I missed this yesterday, but reader The Dangerous Mabry gave me the heads up. ESPN New York reports that Jeff Wilpon scolded Mets players for not retaliating at Athletics’ players after Justin Turner was hit by a pitch on Thursday.
The pitch that hit him — in the leg — was probably itself thrown at him for not getting out of the way of the pitch that grazed his jersey in the 13th inning of Wednesday’s game, which ended up being a walkoff HBP. According to Adam Rubin, most Mets players didn’t consider it a big deal, probably because of where it’s thrown. I’d wager that, given that the first one was a game-winner, and given that the Mets took both games from Oakland, no one really cared. But Wilpon did. Which is kind of sad.
Hey Jeff: why don’t you stick to the job you do, and let the Mets players stick to theirs? Especially considering that they do theirs better than you do yours.
Cardinal closer Trevor Rosenthal was taken out of last night’s game against the Red Sox after he gave up a big homer and a walk.

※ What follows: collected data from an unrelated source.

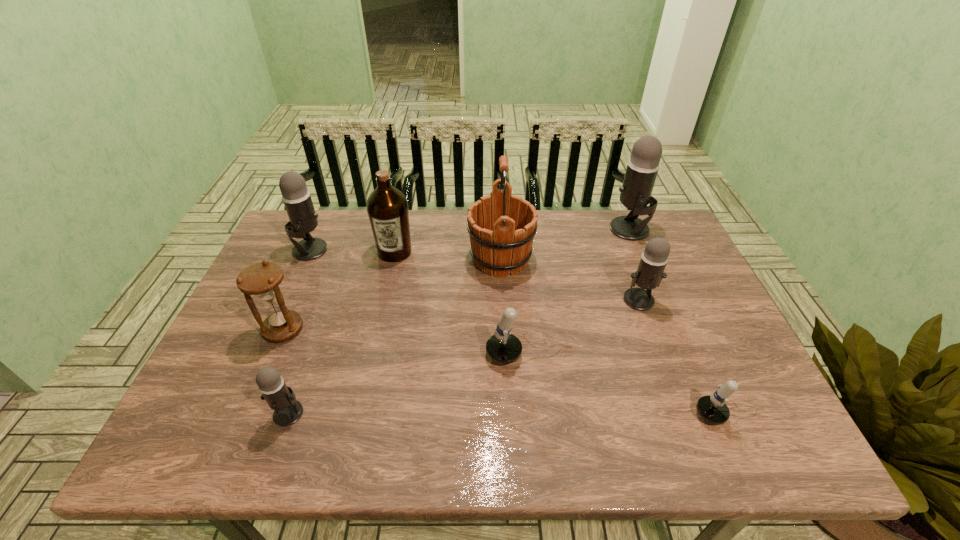 Find the location of a particular element. This screenshot has height=540, width=960. free space located on the right of the hourglass is located at coordinates (334, 329).

This screenshot has width=960, height=540. Identify the location of blank space located on the right of the left white microphone. (684, 355).

This screenshot has height=540, width=960. I want to click on free spot located on the left of the third gray microphone from right to left, so click(251, 413).

At what (x,y) coordinates should I click in order to perform the action: click on free spot located on the front of the shortest microphone. Please return your answer as a coordinate pair (x, y). Image resolution: width=960 pixels, height=540 pixels. Looking at the image, I should click on (751, 456).

This screenshot has height=540, width=960. I want to click on wine bucket that is at the far edge, so click(501, 226).

Find the location of a particular element. The width and height of the screenshot is (960, 540). olive oil at the far edge is located at coordinates (387, 207).

This screenshot has width=960, height=540. I want to click on microphone that is at the left edge, so click(296, 197).

Locate an element on the screen. The height and width of the screenshot is (540, 960). hourglass present at the left edge is located at coordinates (261, 279).

Locate an element on the screen. object located in the far left corner section of the desktop is located at coordinates (296, 197).

Find the location of a particular element. object that is at the far right corner is located at coordinates (635, 193).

He velocity was down as well, and Mike Mathney said after the game that he didn’t look right. Now the Cardinals are going to take a closer look at him, and he’ll be examined today for what is being described as “tightness” in his right arm.

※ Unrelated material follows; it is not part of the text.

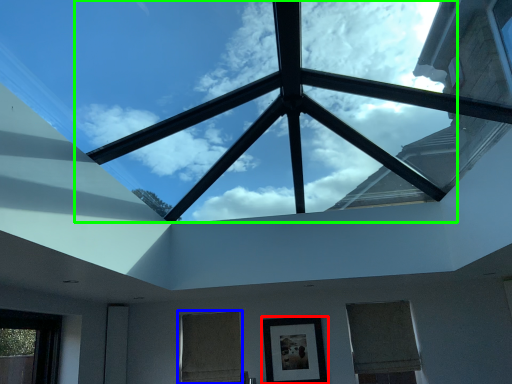 Question: Which is nearer to the picture frame (highlighted by a red box)? window (highlighted by a blue box) or cloud (highlighted by a green box).

Choices:
 (A) window
 (B) cloud

Answer: (A)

Rosenthal is 3-4 with a 3.40 ERA and a K/BB ratio of 76/20 in 47.2 innings. He has 11 saves after regaining the closer’s job from Seung Hwan Oh. Now some combination of Oh, Tyler Lyons, and John Brebbia will fill in for Rosenthal to the extent he needs to miss time.

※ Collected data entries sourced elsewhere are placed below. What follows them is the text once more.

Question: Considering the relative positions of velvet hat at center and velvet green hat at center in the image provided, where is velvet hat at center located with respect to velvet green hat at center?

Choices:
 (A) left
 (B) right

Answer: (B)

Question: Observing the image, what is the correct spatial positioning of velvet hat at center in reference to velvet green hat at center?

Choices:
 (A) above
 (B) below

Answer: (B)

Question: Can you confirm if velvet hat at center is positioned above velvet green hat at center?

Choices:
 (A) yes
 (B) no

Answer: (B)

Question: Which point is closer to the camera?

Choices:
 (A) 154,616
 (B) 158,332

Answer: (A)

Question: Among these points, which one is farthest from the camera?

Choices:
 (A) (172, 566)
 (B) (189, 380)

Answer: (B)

Aaron Judge hit a monster home run in last night’s win over the Mets, but he also set a dubious record. Judge struck out for the 33rd consecutive game, setting a new mark for a position player in a single season.
Yes, that’s qualified. No pitchers, of course, as I assume many of them have struck out in more than 33 straight games. Also, Adam Dunn once struck out in 36 straight games, but that straddled two seasons: he struck out in the final four games of 2011 and the first 32 games of 2012. Still, Judge’s feat is impressive, and given the nature of his game and the state of baseball these days, it’s not hard to imagine him striking out in three or four more straight games anyway.
None of which, by the way, should be all that much of a slight on Judge. The guy is still hitting .291/.420/.614, even with his second half slump. If I was a manager I’d happily accept his whiffs in exchange for everything else he brings to the table. It’s not 1959 anymore, and strikeouts are not the worst thing that can happen.